День был дождливый. Сырой и серый.

Тучи с самого утра всё росли и росли, толстели, надувались тяжёлой дождевою влагой. Их обвислые, бесформенные брюха всё больше чернели, словно от болезни какой. И, казалось, ещё немного — и настоль потяжелеют тучи, что тёмной массой своей прижмутся к земле и поползут водяными монстрами, обдирая бока свои о столбы, ограды, фонари, деревья.

К полудню и вовсе стало темно и тоскливо. Словно полночь вне времени наступила. И до ночи не хотела уже уходить.

Антон Максимыч болел. Поздней весной, на исходе холодного мая, успел он в который уже раз промочить ноги — и старая знакомая, ангина, вновь заявилась к нему (ночью пришла, любит она по ночам приходить), показала ему вспухший, белый свой язык, заявив хвастливо:

«А тебе я и покрасивше сделаю!»

И слово своё сдержала.

Утром горло стало багровым и болело так, словно содрали с него всю тонкую, слизистую плёнку. А язык…

Ну, красивше — не красивше, а и впрямь стал он белый и толстый.

С утра сходив в районную больницу и оформив бюллетень, решил Антон Максимыч болеть тихо и образцово.

Прополоскал горло раствором марганцовки (после этой процедуры раковина в ванной приобрела светло-розовый оттенок). Укутал шею старым шарфом.

И сел смотреть телевизор.

Но с самого утра, как назло, передавали какие-то бесконечные, ужасно занудные репортажи об официальном визите очень важного зарубежного гостя. Гость этот вроде обещал похлопотать о предоставлении России не то очередного кредита, не то отсрочки по старым долгам, и журналисты старались так, будто рассчитывали, что и им чего с этого дела обломится.

Посмотрев протокольную эту чушь часа два, Антон Максимыч ругнулся привычно («Развалили, гады, страну, а теперь с кошёлкой по миру ходим!») и присел к окну.

Минут пять смотрел он на тёмно-серое небо и тоска одолевала его всё больше и больше.

Наконец, махнув рукой, подошёл он к холодильнику и достал оттуда початую бутылку «Столичной».

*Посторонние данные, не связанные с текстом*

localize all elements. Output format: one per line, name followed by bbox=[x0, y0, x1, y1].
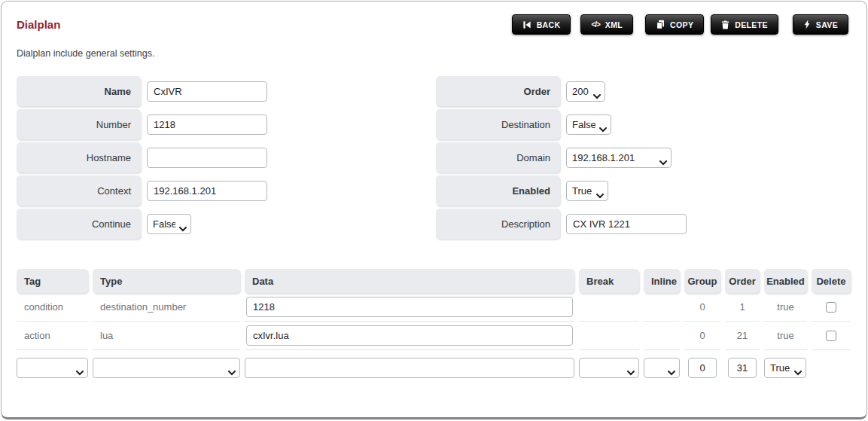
copy-button[interactable]: COPY bbox=[645, 14, 704, 35]
col-header-type: Type bbox=[93, 269, 240, 293]
order-select[interactable]: 200 bbox=[566, 81, 605, 102]
row-data-input[interactable] bbox=[246, 297, 573, 317]
xml-button-label: XML bbox=[605, 20, 623, 29]
col-header-order: Order bbox=[725, 269, 760, 293]
lightning-icon bbox=[803, 20, 811, 29]
save-button[interactable]: SAVE bbox=[793, 14, 848, 35]
form-row-context: Context bbox=[17, 175, 436, 206]
delete-button-label: DELETE bbox=[735, 20, 768, 29]
form-row-number: Number bbox=[17, 109, 436, 139]
new-tag-select[interactable] bbox=[17, 358, 88, 378]
table-row: action lua 0 21 true bbox=[17, 322, 851, 350]
back-button-label: BACK bbox=[537, 20, 561, 29]
save-button-label: SAVE bbox=[816, 20, 838, 29]
row-group: 0 bbox=[684, 322, 720, 350]
continue-select[interactable]: False bbox=[147, 214, 191, 234]
row-tag: condition bbox=[17, 293, 88, 322]
skip-back-icon bbox=[522, 20, 531, 29]
form-row-hostname: Hostname bbox=[17, 142, 436, 172]
form-row-domain: Domain 192.168.1.201 bbox=[436, 142, 851, 172]
new-group-input[interactable] bbox=[688, 358, 717, 378]
delete-button[interactable]: DELETE bbox=[711, 14, 778, 35]
hostname-input[interactable] bbox=[147, 148, 267, 168]
page-title: Dialplan bbox=[17, 14, 60, 31]
copy-icon bbox=[656, 20, 665, 29]
row-type: destination_number bbox=[93, 293, 240, 322]
continue-label: Continue bbox=[17, 209, 141, 239]
form-row-destination: Destination False bbox=[436, 109, 851, 139]
copy-button-label: COPY bbox=[670, 20, 693, 29]
form-row-name: Name bbox=[17, 76, 436, 106]
description-input[interactable] bbox=[566, 214, 687, 234]
row-delete-checkbox[interactable] bbox=[826, 302, 836, 313]
page-description: Dialplan include general settings. bbox=[17, 48, 866, 59]
form-row-description: Description bbox=[436, 209, 851, 239]
context-label: Context bbox=[17, 175, 141, 206]
row-group: 0 bbox=[684, 293, 720, 322]
row-tag: action bbox=[17, 322, 88, 350]
code-icon: </> bbox=[591, 20, 599, 29]
col-header-enabled: Enabled bbox=[764, 269, 807, 293]
trash-icon bbox=[721, 20, 729, 29]
xml-button[interactable]: </> XML bbox=[580, 14, 633, 35]
col-header-delete: Delete bbox=[812, 269, 851, 293]
row-break bbox=[579, 322, 639, 350]
form-right-column: Order 200 Destination False bbox=[436, 76, 851, 242]
header: Dialplan BACK </> XML COPY bbox=[2, 2, 866, 35]
name-label: Name bbox=[17, 76, 141, 106]
table-row: condition destination_number 0 1 true bbox=[17, 293, 851, 322]
row-type: lua bbox=[93, 322, 240, 350]
table-header-row: Tag Type Data Break Inline Group Order E… bbox=[17, 269, 851, 293]
enabled-label: Enabled bbox=[436, 175, 560, 206]
form-row-continue: Continue False bbox=[17, 209, 436, 239]
domain-label: Domain bbox=[436, 142, 560, 172]
dialplan-details-table: Tag Type Data Break Inline Group Order E… bbox=[17, 269, 851, 380]
row-break bbox=[579, 293, 639, 322]
new-type-select[interactable] bbox=[93, 358, 240, 378]
enabled-select[interactable]: True bbox=[566, 181, 608, 201]
form-left-column: Name Number Hostname Context Continue Fa… bbox=[17, 76, 436, 242]
new-break-select[interactable] bbox=[579, 358, 639, 378]
name-input[interactable] bbox=[147, 81, 267, 102]
number-input[interactable] bbox=[147, 114, 267, 135]
general-settings-form: Name Number Hostname Context Continue Fa… bbox=[17, 76, 866, 242]
description-label: Description bbox=[436, 209, 560, 239]
destination-select[interactable]: False bbox=[566, 114, 611, 135]
row-inline bbox=[644, 322, 680, 350]
context-input[interactable] bbox=[147, 181, 267, 201]
col-header-break: Break bbox=[579, 269, 639, 293]
new-entry-row: True bbox=[17, 355, 851, 380]
col-header-inline: Inline bbox=[644, 269, 680, 293]
col-header-tag: Tag bbox=[17, 269, 88, 293]
new-inline-select[interactable] bbox=[644, 358, 680, 378]
new-enabled-select[interactable]: True bbox=[764, 358, 806, 378]
hostname-label: Hostname bbox=[17, 142, 141, 172]
back-button[interactable]: BACK bbox=[512, 14, 571, 35]
row-delete-checkbox[interactable] bbox=[826, 331, 836, 341]
form-row-enabled: Enabled True bbox=[436, 175, 851, 206]
domain-select[interactable]: 192.168.1.201 bbox=[566, 148, 672, 168]
toolbar: BACK </> XML COPY DELETE bbox=[512, 14, 848, 35]
new-data-input[interactable] bbox=[245, 358, 574, 378]
row-data-input[interactable] bbox=[246, 325, 573, 346]
number-label: Number bbox=[17, 109, 141, 139]
col-header-group: Group bbox=[684, 269, 720, 293]
dialplan-edit-page: Dialplan BACK </> XML COPY bbox=[1, 1, 867, 419]
row-inline bbox=[644, 293, 680, 322]
new-order-input[interactable] bbox=[728, 358, 757, 378]
row-order: 1 bbox=[725, 293, 760, 322]
col-header-data: Data bbox=[245, 269, 574, 293]
row-order: 21 bbox=[725, 322, 760, 350]
new-delete-cell bbox=[812, 355, 851, 380]
row-enabled: true bbox=[764, 293, 807, 322]
form-row-order: Order 200 bbox=[436, 76, 851, 106]
row-enabled: true bbox=[764, 322, 807, 350]
order-label: Order bbox=[436, 76, 560, 106]
destination-label: Destination bbox=[436, 109, 560, 139]
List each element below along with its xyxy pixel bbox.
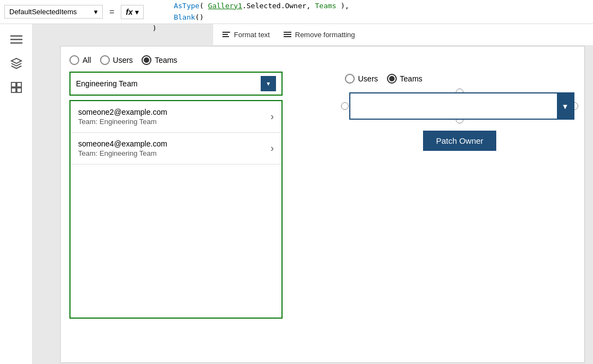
radio-right-teams[interactable]: Teams [387,74,422,84]
radio-teams-label: Teams [155,56,177,64]
fx-button[interactable]: fx ▾ [121,5,143,19]
svg-rect-9 [11,83,15,87]
gallery-item-1-primary: someone4@example.com [78,139,167,148]
fx-chevron: ▾ [135,8,139,16]
radio-users[interactable]: Users [100,55,133,65]
app-canvas: All Users Teams Engineering Team ▾ [60,46,585,363]
radio-users-circle[interactable] [100,55,110,65]
patch-owner-button[interactable]: Patch Owner [423,131,497,151]
grid-icon [10,81,22,93]
svg-rect-7 [10,39,22,40]
patch-owner-container: Patch Owner [345,131,574,151]
team-input-dropdown-btn[interactable]: ▾ [557,93,573,119]
svg-rect-11 [11,88,15,92]
fx-label: fx [126,8,132,16]
gallery-item-0-chevron: › [271,111,274,122]
team-dropdown-value: Engineering Team [76,79,138,88]
team-dropdown[interactable]: Engineering Team ▾ [69,72,283,96]
radio-all-label: All [83,56,91,64]
radio-right-users-circle[interactable] [345,74,355,84]
gallery-list: someone2@example.com Team: Engineering T… [69,100,283,319]
radio-right-teams-circle[interactable] [387,74,397,84]
gallery-item-1[interactable]: someone4@example.com Team: Engineering T… [71,133,281,165]
radio-teams-circle[interactable] [142,55,151,65]
property-dropdown-label: DefaultSelectedItems [9,8,77,16]
sidebar-components-icon[interactable] [10,81,23,94]
radio-teams[interactable]: Teams [142,55,177,65]
left-app-panel: All Users Teams Engineering Team ▾ [61,46,301,362]
gallery-item-1-text: someone4@example.com Team: Engineering T… [78,139,167,157]
team-input-field[interactable] [350,93,557,119]
formula-line-4: ) [152,23,584,34]
svg-rect-10 [16,83,21,87]
left-sidebar [0,24,33,364]
svg-rect-8 [10,43,22,44]
handle-left[interactable] [341,102,349,110]
gallery-empty-area [71,165,281,318]
right-app-panel: Users Teams ▾ [345,74,574,151]
layers-icon [10,57,22,69]
radio-right-teams-label: Teams [400,74,422,83]
radio-all[interactable]: All [69,55,91,65]
gallery-item-1-chevron: › [271,143,274,154]
radio-group-right: Users Teams [345,74,574,84]
formula-bar: DefaultSelectedItems ▾ = fx ▾ If( IsType… [0,0,593,24]
svg-rect-12 [16,88,21,92]
radio-all-circle[interactable] [69,55,79,65]
team-input-box: ▾ [349,92,574,120]
gallery-item-0-text: someone2@example.com Team: Engineering T… [78,108,167,126]
radio-group-left: All Users Teams [61,46,301,72]
radio-right-users[interactable]: Users [345,74,378,84]
svg-rect-6 [10,36,22,37]
hamburger-icon [10,33,22,45]
equals-sign: = [107,7,116,17]
gallery-item-1-secondary: Team: Engineering Team [78,149,167,157]
slider-area: ▾ [345,92,574,120]
property-dropdown-chevron: ▾ [94,8,98,16]
radio-right-users-label: Users [358,74,378,83]
gallery-item-0-secondary: Team: Engineering Team [78,118,167,126]
team-dropdown-chevron[interactable]: ▾ [261,76,276,91]
gallery-item-0-primary: someone2@example.com [78,108,167,116]
formula-line-2: AsType( Gallery1.Selected.Owner, Teams )… [152,1,584,12]
formula-line-3: Blank() [152,12,584,24]
gallery-item-0[interactable]: someone2@example.com Team: Engineering T… [71,101,281,133]
property-dropdown[interactable]: DefaultSelectedItems ▾ [4,5,103,19]
sidebar-menu-icon[interactable] [10,33,23,46]
radio-users-label: Users [113,56,133,64]
formula-editor[interactable]: If( IsType( Gallery1.Selected.Owner, Tea… [148,0,589,37]
sidebar-layers-icon[interactable] [10,57,23,70]
canvas-area: All Users Teams Engineering Team ▾ [33,24,593,364]
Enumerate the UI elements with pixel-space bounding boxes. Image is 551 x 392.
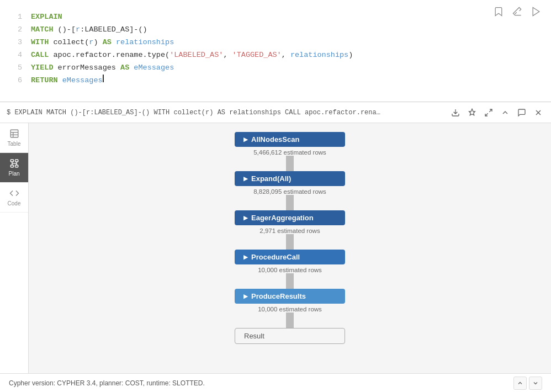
svg-line-1 — [489, 109, 492, 112]
download-icon[interactable] — [449, 107, 462, 119]
run-icon[interactable] — [530, 6, 542, 18]
pin-icon[interactable] — [466, 107, 478, 119]
scroll-up-button[interactable] — [513, 377, 527, 390]
plan-node-eageraggregation[interactable]: ▶ EagerAggregation — [235, 210, 345, 225]
plan-node-procedurecall[interactable]: ▶ ProcedureCall — [235, 250, 345, 264]
plan-node-rows: 10,000 estimated rows — [258, 306, 322, 312]
plan-node-rows: 10,000 estimated rows — [258, 267, 322, 273]
plan-node-label: ProcedureCall — [251, 253, 300, 261]
sidebar-item-plan[interactable]: Plan — [0, 153, 28, 183]
code-line-2[interactable]: 2 MATCH ()-[r:LABELED_AS]-() — [0, 24, 551, 36]
play-icon: ▶ — [243, 215, 248, 221]
code-line-6[interactable]: 6 RETURN eMessages — [0, 75, 551, 87]
sidebar-item-table[interactable]: Table — [0, 123, 28, 153]
code-line-5[interactable]: 5 YIELD errorMessages AS eMessages — [0, 62, 551, 75]
nav-label-code: Code — [8, 200, 21, 206]
connector — [286, 312, 294, 328]
code-line-4[interactable]: 4 CALL apoc.refactor.rename.type('LABELE… — [0, 49, 551, 62]
eraser-icon[interactable] — [511, 6, 523, 18]
nav-label-table: Table — [8, 141, 21, 147]
keyword-yield: YIELD — [31, 62, 54, 75]
close-icon[interactable] — [532, 107, 544, 119]
connector — [286, 156, 294, 171]
svg-line-2 — [485, 113, 488, 116]
side-nav: Table Plan Code — [0, 123, 29, 373]
line-number: 3 — [9, 36, 22, 49]
results-panel: $ EXPLAIN MATCH ()-[r:LABELED_AS]-() WIT… — [0, 102, 551, 392]
status-nav — [513, 377, 542, 390]
results-body: Table Plan Code — [0, 123, 551, 373]
plan-node-allnodesscan[interactable]: ▶ AllNodesScan — [235, 132, 345, 147]
code-line-3[interactable]: 3 WITH collect(r) AS relationships — [0, 36, 551, 49]
plan-node-result[interactable]: Result — [235, 328, 345, 344]
expand-icon[interactable] — [483, 107, 495, 119]
plan-node-label: Expand(All) — [251, 174, 291, 183]
svg-rect-10 — [15, 160, 18, 162]
results-header: $ EXPLAIN MATCH ()-[r:LABELED_AS]-() WIT… — [0, 102, 551, 123]
collapse-up-icon[interactable] — [499, 107, 511, 119]
plan-node-rows: 5,466,612 estimated rows — [253, 149, 326, 156]
plan-node-allnodesscan-wrap: ▶ AllNodesScan 5,466,612 estimated rows — [235, 132, 345, 156]
plan-canvas[interactable]: ▶ AllNodesScan 5,466,612 estimated rows … — [29, 123, 551, 373]
keyword-with: WITH — [31, 36, 49, 49]
line-number: 4 — [9, 49, 22, 62]
plan-node-rows: 2,971 estimated rows — [259, 227, 320, 234]
plan-node-expandall[interactable]: ▶ Expand(All) — [235, 171, 345, 186]
plan-node-procedurecall-wrap: ▶ ProcedureCall 10,000 estimated rows — [235, 250, 345, 273]
code-line-1[interactable]: 1 EXPLAIN — [0, 11, 551, 24]
plan-node-eageraggregation-wrap: ▶ EagerAggregation 2,971 estimated rows — [235, 210, 345, 234]
svg-rect-9 — [10, 160, 13, 162]
editor-toolbar — [492, 6, 542, 18]
connector — [286, 273, 294, 289]
connector — [286, 195, 294, 210]
line-number: 6 — [9, 75, 22, 87]
plan-node-label: AllNodesScan — [251, 135, 299, 144]
scroll-down-button[interactable] — [529, 377, 542, 390]
svg-rect-12 — [15, 165, 18, 167]
line-number: 5 — [9, 62, 22, 75]
comment-icon[interactable] — [516, 107, 528, 119]
nav-label-plan: Plan — [8, 171, 19, 177]
svg-rect-5 — [10, 130, 18, 137]
code-lines: 1 EXPLAIN 2 MATCH ()-[r:LABELED_AS]-() 3… — [0, 7, 551, 92]
plan-tree: ▶ AllNodesScan 5,466,612 estimated rows … — [202, 132, 378, 364]
keyword-call: CALL — [31, 49, 49, 62]
plan-node-produceresults[interactable]: ▶ ProduceResults — [235, 289, 345, 304]
plan-node-result-wrap: Result — [235, 328, 345, 344]
bookmark-icon[interactable] — [492, 6, 505, 18]
plan-node-label: Result — [244, 332, 264, 340]
plan-node-rows: 8,828,095 estimated rows — [253, 188, 326, 195]
svg-rect-11 — [10, 165, 13, 167]
keyword-return: RETURN — [31, 75, 58, 87]
keyword-explain: EXPLAIN — [31, 11, 62, 24]
plan-node-label: ProduceResults — [251, 292, 306, 300]
play-icon: ▶ — [243, 293, 248, 299]
svg-marker-0 — [533, 8, 539, 16]
plan-node-label: EagerAggregation — [251, 214, 314, 222]
text-cursor — [103, 75, 104, 82]
keyword-match: MATCH — [31, 24, 54, 36]
play-icon: ▶ — [243, 176, 248, 182]
play-icon: ▶ — [243, 254, 248, 260]
line-number: 2 — [9, 24, 22, 36]
connector — [286, 234, 294, 250]
plan-node-expandall-wrap: ▶ Expand(All) 8,828,095 estimated rows — [235, 171, 345, 195]
status-bar: Cypher version: CYPHER 3.4, planner: COS… — [0, 373, 551, 392]
play-icon: ▶ — [243, 136, 248, 142]
code-editor: 1 EXPLAIN 2 MATCH ()-[r:LABELED_AS]-() 3… — [0, 0, 551, 102]
results-actions — [449, 107, 544, 119]
line-number: 1 — [9, 11, 22, 24]
results-query-text: $ EXPLAIN MATCH ()-[r:LABELED_AS]-() WIT… — [7, 109, 445, 116]
status-text: Cypher version: CYPHER 3.4, planner: COS… — [9, 379, 205, 387]
sidebar-item-code[interactable]: Code — [0, 183, 28, 213]
plan-node-produceresults-wrap: ▶ ProduceResults 10,000 estimated rows — [235, 289, 345, 312]
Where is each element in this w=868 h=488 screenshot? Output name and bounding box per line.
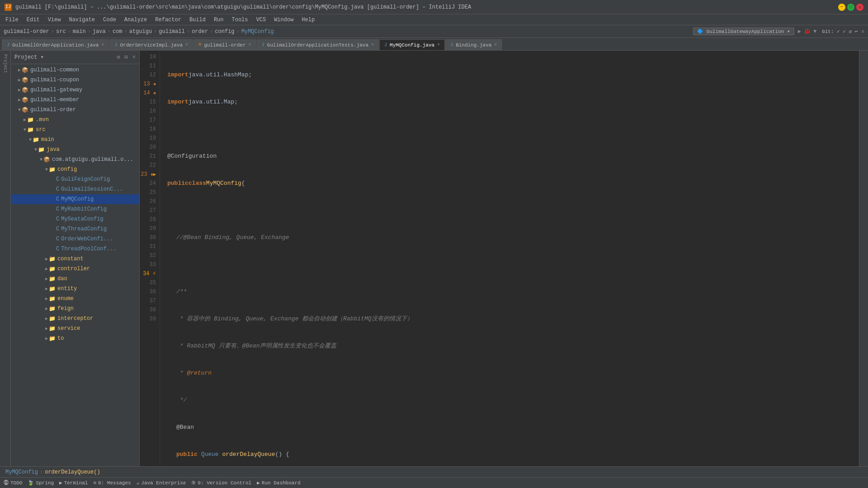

Поставив её на стол, он добросовестно выждал полчаса (пока водка нагреется), ибо даже в тоске своей нарушать больничный режим и употреблять холодные напитки он был не намерен.

Потом одел свитер и тренировочные штаны, решительно взял бутылку за горлышко и вышел из квартиры.

Поднявшись на этаж вверх, подошёл он к двери, оббитой коричневым дерматином, с неровными разноцветными заплатами, наклеенными по разным углам, и решительно в дверь эту постучал.

Звонок у соседа не работал, потому приходилась всем гостям его приходилось стучать кулаком по двери, но слой ваты, щедро набитой под дерматин, глушил звук ударов, оттого открывал сосед на сразу, а стук на пятый, а то и шестой-седьмой.

Вот и на этот раз пришлось Антону Максимычу изрядно отбить кулак, прежде чем сосед услышал его стук.

Дверь он открыл широко и беззаботно.

Словно заранее был уверен, что в гости к нему может придти только хороший, ну в крайнем случае — очень хороший человек.

— О! Сосед пожаловал! Заходи, Антон Максимыч!

— Здорово, Фёдор, — ответил Антон Максимыч, заходя в квартиру. — Не боишься открывать-то так?

— А чего боятся? — простодушно ответил Фёдор. — Чего у меня брать-то? Телевизор вон — картинка мельтешит. Одежду я уж давно не покупаю. Холодильник — «ЗиЛ» ещё, лет уж пятнадцать ему. Чего брать? Крупу с подоконника? Это богатые пускай боятся, а мне чего… Да ты хрипишь вроде, а?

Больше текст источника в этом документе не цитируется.